# WORK INSTRUCTIONS
Begin at the top of the listing below. Write each line out exactly, ending with the line that holds "Беспроводная конференц-система Televic".

☆ ☆ ☆ ☆

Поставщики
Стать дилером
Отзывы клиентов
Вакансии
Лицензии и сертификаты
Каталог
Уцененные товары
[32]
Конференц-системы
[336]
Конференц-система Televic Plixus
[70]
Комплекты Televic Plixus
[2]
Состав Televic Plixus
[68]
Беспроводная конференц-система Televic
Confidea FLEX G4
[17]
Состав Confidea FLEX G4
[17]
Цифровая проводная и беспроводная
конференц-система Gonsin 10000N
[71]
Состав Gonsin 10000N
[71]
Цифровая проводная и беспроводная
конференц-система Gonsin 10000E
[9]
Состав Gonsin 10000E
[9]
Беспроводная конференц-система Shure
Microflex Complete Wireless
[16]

☆ ☆ ☆ ☆

# ANSWER FOR THIS EXERCISE
Поставщики
Стать дилером
Отзывы клиентов
Вакансии
Лицензии и сертификаты
Каталог
Уцененные товары
[32]
Конференц-системы
[336]
Конференц-система Televic Plixus
[70]
Комплекты Televic Plixus
[2]
Состав Televic Plixus
[68]
Беспроводная конференц-система Televic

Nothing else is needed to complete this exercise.